Amphibians evolved tears about 360 million years ago to prevent eye desiccation when on land. Keeping eyes in working ophthalmic order (lubricating them and nourishing them via basal and reflex tears) seems beneficial enough. But what benefits might emotional tears produce that offset their costs?
Emotional tears seem to repurpose the ancient tears for valuable new signalling functions. They have several properties that make them good signals: they are produced non-permanently; they have a rapid onset and offset, thereby demarcating transient states or events; and they draw attention, because people tend to focus on others’ faces, particularly their eyes. As indicators of physical distress, tears may have been easier to detect than other internal or external cues. These background conditions may have led the human brain to evolve adaptations for individuals to produce tears to signal their distress, and for observers to infer others’ physical or emotional distress from their production of tears.
That emotional tears serve as non-verbal signals of distress is suggested by what elicits them: current, anticipated, recalled or imagined negative events – death, separation, rejection, injury and hunger. (Of course, tearing can also occur in response to positive events such as weddings, childbirth, celebrations, acts of kindness, achievements and artistic performances – we’ll return to this phenomenon shortly.)

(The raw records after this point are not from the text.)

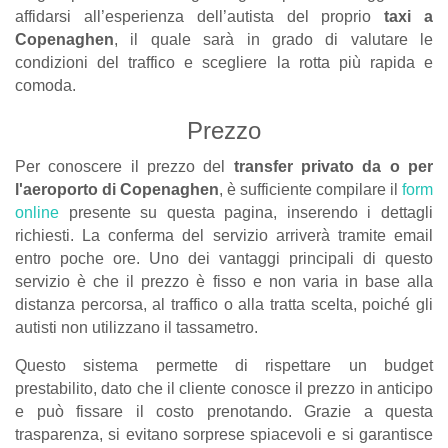
affidarsi all’esperienza dell’autista del proprio
taxi a
Copenaghen
, il quale sarà in grado di valutare le
condizioni del traffico e scegliere la rotta più rapida e
comoda.
Prezzo
Per conoscere il prezzo del
transfer privato da o per
l'aeroporto di Copenaghen
, è sufficiente compilare il
form
online
presente su questa pagina, inserendo i dettagli
richiesti. La conferma del servizio arriverà tramite email
entro poche ore. Uno dei vantaggi principali di questo
servizio è che il prezzo è fisso e non varia in base alla
distanza percorsa, al traffico o alla tratta scelta, poiché gli
autisti non utilizzano il tassametro.
Questo sistema permette di rispettare un budget
prestabilito, dato che il cliente conosce il prezzo in anticipo
e può fissare il costo prenotando. Grazie a questa
trasparenza, si evitano sorprese spiacevoli e si garantisce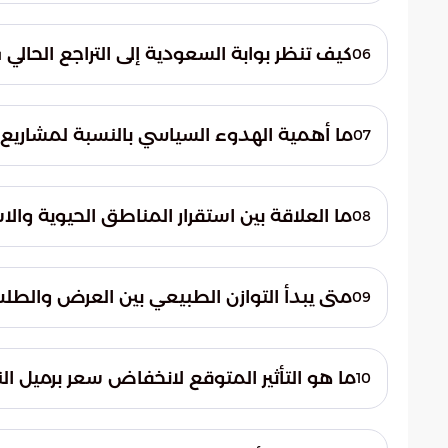
تتمثل هذه العوامل في تفعيل المسارات التفا
المتعاملين للأخطار المحيطة بسلامة الملاحة ا
كيف تنظر بوابة السعودية إلى التراجع الحالي 
06
تؤكد بوابة السعودية أن هذا التراجع ليس مجرد
أعادت صياغة توجهات المتداولين في السوق ا
ما أهمية الهدوء السياسي بالنسبة لمشاريع ا
07
يوفر الهدوء السياسي بيئة آمنة ومستقرة لم
الحركة في الممرات المائية الاستراتيجية التي تعد ش
ما العلاقة بين استقرار المناطق الحيوية والاس
08
يعد استقرار المناطق الحيوية ركيزة أساسية ل
اللوجستية، حيث يقلل من العوائق التي قد توا
متى يبدأ التوازن الطبيعي بين العرض والطل
09
يبدأ التوازن الطبيعي بالعودة عندما تتبدد 
للتركيز على المؤشرات الاقتصادية الواقعية بد
ما هو التأثير المتوقع لانخفاض سعر برميل النفط بنحو
10
من المتوقع أن يؤدي هذا الانخفاض إلى تخف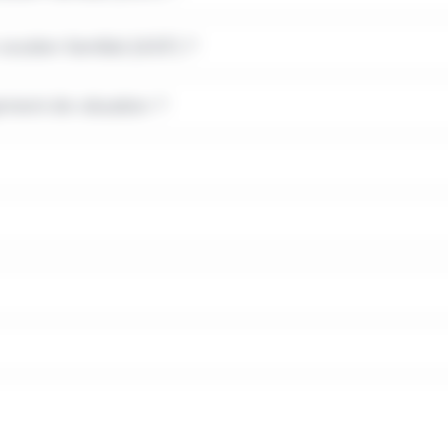
soutien familial (ASF) ?
ent de situation ?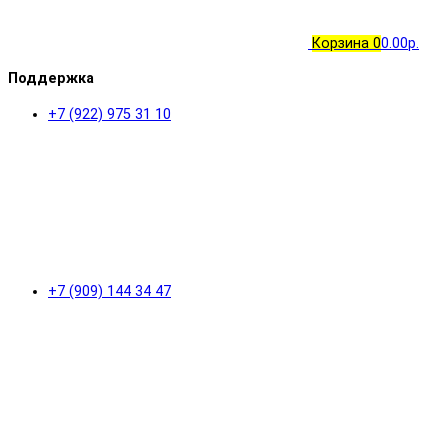
Корзина
0
0.00р.
Поддержка
+7 (922) 975 31 10
+7 (909) 144 34 47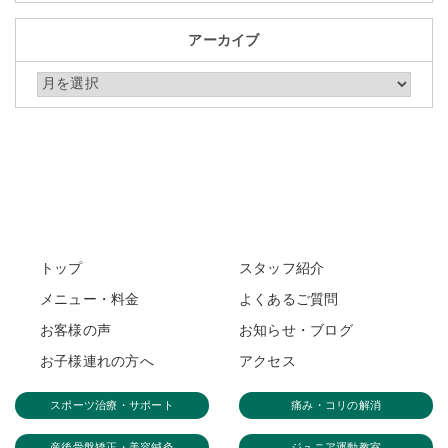
アーカイブ
アーカイブ
トップ
スタッフ紹介
メニュー・料金
よくあるご質問
お客様の声
お知らせ・ブログ
お子様連れの方へ
アクセス
スポーツ治療・サポート
痛み・コリの解消
産後骨盤矯正・美容鍼灸
ジュニア運動教室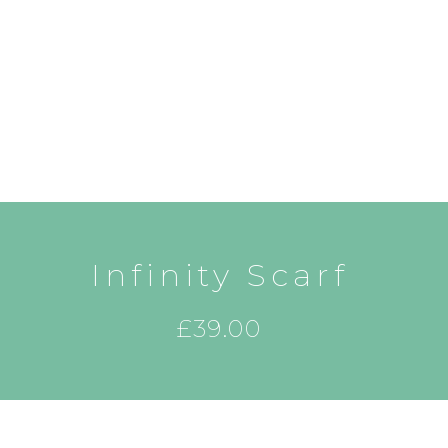
Infinity Scarf
£
39.00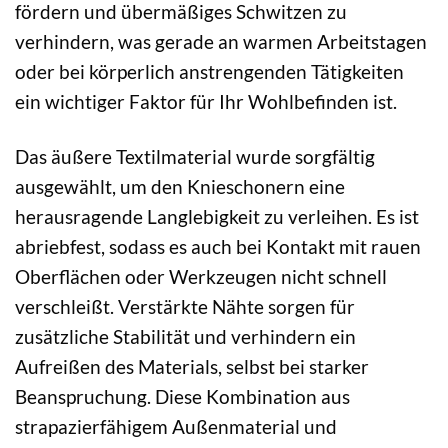
fördern und übermäßiges Schwitzen zu
verhindern, was gerade an warmen Arbeitstagen
oder bei körperlich anstrengenden Tätigkeiten
ein wichtiger Faktor für Ihr Wohlbefinden ist.
Das äußere Textilmaterial wurde sorgfältig
ausgewählt, um den Knieschonern eine
herausragende Langlebigkeit zu verleihen. Es ist
abriebfest, sodass es auch bei Kontakt mit rauen
Oberflächen oder Werkzeugen nicht schnell
verschleißt. Verstärkte Nähte sorgen für
zusätzliche Stabilität und verhindern ein
Aufreißen des Materials, selbst bei starker
Beanspruchung. Diese Kombination aus
strapazierfähigem Außenmaterial und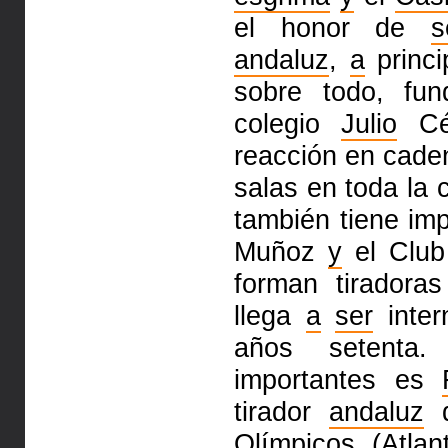
el honor de
s
andaluz
,
a
princi
sobre todo, fu
colegio
Julio
Cés
reacción en cad
salas en toda la
también tiene imp
Muñoz
y
el Club
forman tirador
llega
a
ser
inter
años setenta
importantes es
tirador
andaluz
q
Olímpicos (Atla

Another indication that emotional tears serve communicative functions is that they occur more often in the presence of others. For instance, as parents know, people often delay crying until a supportive person is nearby. Additionally, those with romantic partners cry more than singles. Lonely individuals – despite reporting lower wellbeing – cry less than those who feel socially connected. These facts suggest that emotional tears are non-verbal requests for help rather than mere reflections of distress. Causing others to stop mistreating you, or to give you food, assistance or support in a conflict with third parties may be some of the ways in which emotional tears pay for themselves.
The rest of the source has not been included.